- _What you need to do_: Give the number of lines in the data that contain "breast", and nothing more.

►

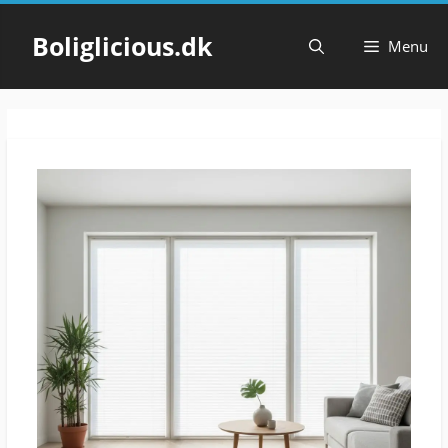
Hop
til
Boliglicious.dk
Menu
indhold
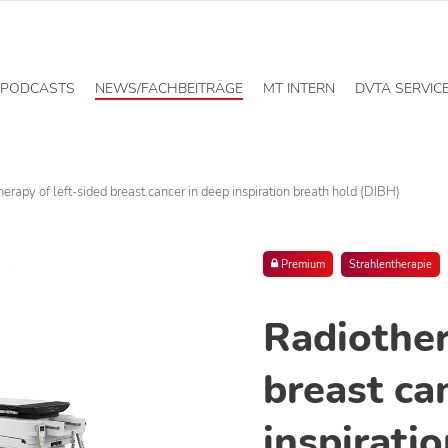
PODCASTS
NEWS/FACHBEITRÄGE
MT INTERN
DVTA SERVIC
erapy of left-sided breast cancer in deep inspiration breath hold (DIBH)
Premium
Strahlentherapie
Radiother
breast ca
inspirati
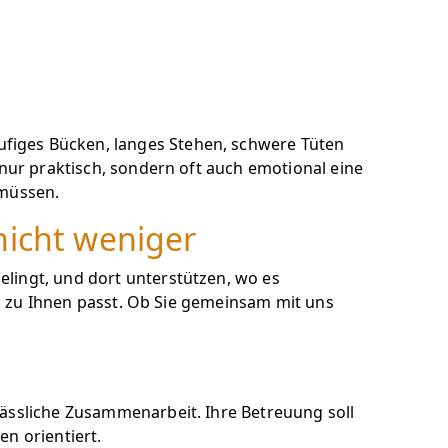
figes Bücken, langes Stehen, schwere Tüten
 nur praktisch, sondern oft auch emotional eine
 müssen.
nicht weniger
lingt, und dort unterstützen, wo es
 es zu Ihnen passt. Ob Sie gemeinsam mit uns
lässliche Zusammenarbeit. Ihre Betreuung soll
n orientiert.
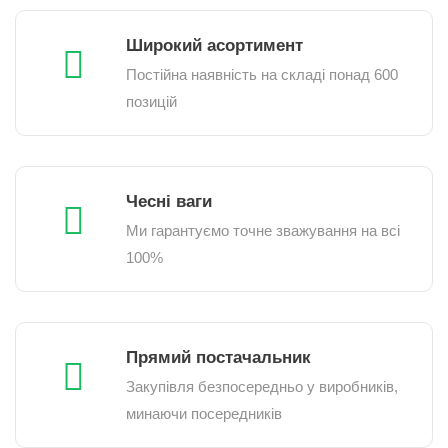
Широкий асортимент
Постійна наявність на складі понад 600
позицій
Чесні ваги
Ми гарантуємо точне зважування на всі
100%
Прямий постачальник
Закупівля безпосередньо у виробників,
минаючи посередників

◄
►

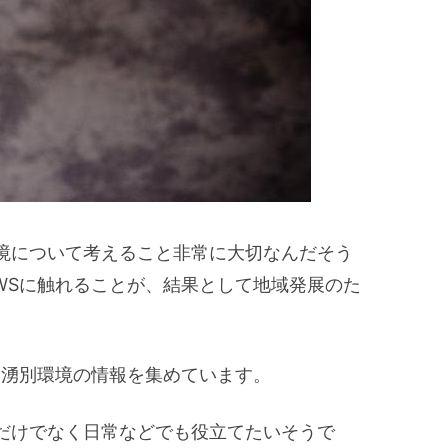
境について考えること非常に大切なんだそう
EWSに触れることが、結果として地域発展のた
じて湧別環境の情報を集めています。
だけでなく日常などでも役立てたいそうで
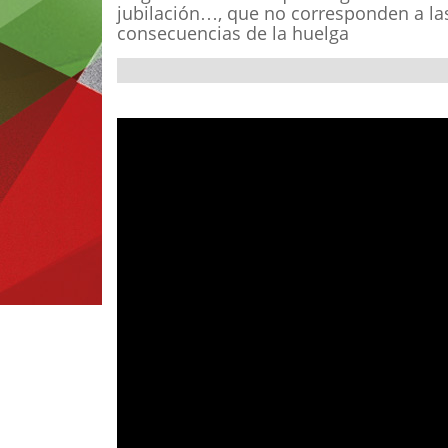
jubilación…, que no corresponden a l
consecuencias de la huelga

◄

- _Your response_: 2